EXERCISE BRIEF:
Nothing but a number belongs in the answer: how many lines of the records below contain the string "zoom".

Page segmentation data
# # #
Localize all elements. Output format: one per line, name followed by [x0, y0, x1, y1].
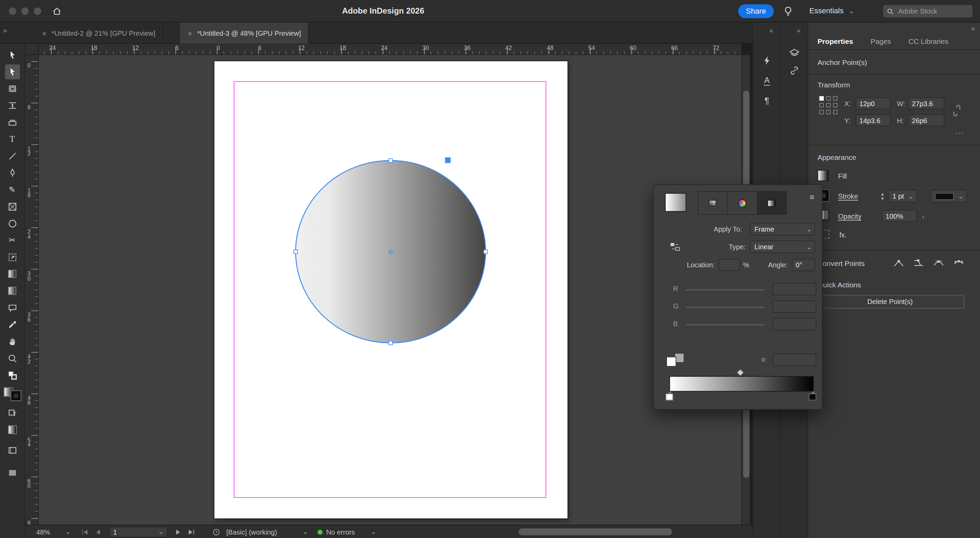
lightbulb-icon[interactable]: [782, 5, 795, 18]
previous-page-button[interactable]: [95, 525, 101, 538]
stroke-swatch[interactable]: [11, 391, 21, 401]
close-icon[interactable]: ×: [188, 29, 192, 38]
character-panel-icon[interactable]: A: [759, 73, 775, 89]
tool-page[interactable]: [5, 81, 20, 96]
location-field[interactable]: [719, 259, 740, 271]
gradient-stop-start[interactable]: [666, 394, 673, 400]
convert-point-symmetric-icon[interactable]: [952, 256, 966, 270]
color-wheel-tab-icon[interactable]: [728, 192, 757, 214]
hex-field[interactable]: [772, 354, 816, 366]
tool-content-collector[interactable]: [5, 114, 20, 130]
fill-color-swatch[interactable]: [817, 170, 829, 181]
stroke-label[interactable]: Stroke: [838, 192, 858, 200]
apply-gradient-button[interactable]: [5, 422, 20, 437]
stroke-weight-stepper[interactable]: ▲▼: [878, 190, 887, 202]
chevron-down-icon[interactable]: ⌄: [371, 525, 376, 538]
reference-point-proxy[interactable]: [819, 96, 837, 114]
tool-direct-selection[interactable]: [5, 64, 20, 79]
home-icon[interactable]: [51, 6, 63, 17]
anchor-point-bottom[interactable]: [388, 341, 392, 345]
tool-rectangle-frame[interactable]: [5, 199, 20, 214]
gradient-tab-icon[interactable]: [757, 192, 786, 214]
default-fill-stroke-icon[interactable]: [5, 368, 20, 382]
tool-eyedropper[interactable]: [5, 317, 20, 332]
fx-label[interactable]: fx.: [840, 231, 846, 239]
tab-cc-libraries[interactable]: CC Libraries: [908, 37, 948, 44]
tool-hand[interactable]: [5, 334, 20, 349]
horizontal-ruler[interactable]: 2418126061218243036424854606672: [39, 44, 741, 55]
stroke-color-select[interactable]: ⌄: [931, 190, 967, 202]
tool-gap[interactable]: [5, 98, 20, 113]
tool-note[interactable]: [5, 300, 20, 315]
screen-mode-preview-button[interactable]: [5, 465, 20, 480]
tab-overflow-icon[interactable]: »: [3, 26, 7, 34]
chevron-down-icon[interactable]: ⌄: [302, 525, 308, 538]
layers-panel-icon[interactable]: [786, 45, 803, 61]
channel-b-field[interactable]: [772, 318, 816, 330]
expand-panels-icon[interactable]: «: [797, 26, 801, 34]
gradient-midpoint-marker[interactable]: [737, 370, 743, 376]
anchor-point-left[interactable]: [294, 250, 298, 254]
tool-scissors[interactable]: ✂: [5, 233, 20, 248]
anchor-point-top[interactable]: [388, 159, 392, 163]
delete-points-button[interactable]: Delete Point(s): [816, 295, 964, 308]
more-options-icon[interactable]: ···: [956, 129, 964, 136]
tool-gradient-swatch[interactable]: [5, 266, 20, 281]
vertical-ruler[interactable]: 0612182430364248546066: [25, 55, 38, 525]
angle-field[interactable]: 0°: [792, 259, 815, 271]
panel-menu-icon[interactable]: ≡: [810, 192, 814, 202]
links-panel-icon[interactable]: [786, 63, 803, 79]
stroke-weight-select[interactable]: 1 pt ⌄: [888, 190, 917, 202]
paragraph-panel-icon[interactable]: ¶: [759, 92, 775, 109]
convert-point-plain-icon[interactable]: [892, 256, 905, 270]
gradient-preview-swatch[interactable]: [665, 193, 686, 212]
fill-label[interactable]: Fill: [838, 172, 847, 180]
apply-to-select[interactable]: Frame ⌄: [750, 223, 815, 236]
convert-point-corner-icon[interactable]: [912, 256, 926, 270]
swatches-tab-icon[interactable]: [698, 192, 728, 214]
h-field[interactable]: 26p6: [908, 114, 945, 126]
collapse-panel-icon[interactable]: »: [971, 24, 975, 32]
preflight-profile[interactable]: [Basic] (working): [226, 525, 277, 538]
x-field[interactable]: 12p0: [856, 98, 891, 110]
tool-ellipse[interactable]: [5, 216, 20, 231]
window-close-button[interactable]: [9, 8, 16, 15]
channel-r-field[interactable]: [772, 283, 816, 295]
convert-point-smooth-icon[interactable]: [932, 256, 946, 270]
tool-line[interactable]: [5, 148, 20, 163]
workspace-switcher[interactable]: Essentials ⌄: [810, 6, 854, 15]
tool-selection[interactable]: [5, 47, 20, 62]
last-page-button[interactable]: [188, 525, 195, 538]
close-icon[interactable]: ×: [42, 29, 47, 38]
zoom-level[interactable]: 48%: [37, 525, 50, 538]
tool-type[interactable]: T: [5, 132, 20, 147]
formatting-affects-toggle[interactable]: T: [5, 405, 20, 420]
y-field[interactable]: 14p3.6: [856, 114, 891, 126]
document-tab-untitled-2[interactable]: × *Untitled-2 @ 21% [GPU Preview]: [34, 22, 163, 43]
tool-zoom[interactable]: [5, 351, 20, 366]
opacity-expand-icon[interactable]: ›: [918, 210, 928, 222]
tool-free-transform[interactable]: [5, 250, 20, 265]
opacity-label[interactable]: Opacity: [838, 212, 862, 220]
tab-pages[interactable]: Pages: [870, 37, 891, 44]
adobe-stock-search[interactable]: [883, 5, 972, 18]
preflight-menu-icon[interactable]: [212, 525, 220, 538]
gradient-ramp[interactable]: [669, 376, 814, 392]
w-field[interactable]: 27p3.6: [908, 98, 945, 110]
page-number-field[interactable]: 1 ⌄: [109, 527, 167, 537]
stock-search-input[interactable]: [897, 7, 959, 16]
anchor-point-right[interactable]: [484, 250, 488, 254]
reverse-gradient-icon[interactable]: [669, 242, 681, 252]
fill-stroke-swatches[interactable]: [5, 385, 20, 403]
tab-properties[interactable]: Properties: [817, 37, 853, 44]
tool-gradient-feather[interactable]: [5, 283, 20, 298]
window-minimize-button[interactable]: [21, 8, 29, 15]
constrain-proportions-icon[interactable]: [951, 102, 963, 119]
preflight-status[interactable]: No errors: [326, 525, 355, 538]
opacity-field[interactable]: 100%: [882, 210, 917, 222]
channel-g-slider[interactable]: [686, 307, 764, 308]
pasteboard[interactable]: [39, 55, 741, 525]
gradient-stop-end[interactable]: [809, 394, 816, 400]
next-page-button[interactable]: [175, 525, 181, 538]
stop-color-proxy-front[interactable]: [666, 357, 676, 367]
# # #
COMPLETED EXERCISE:
2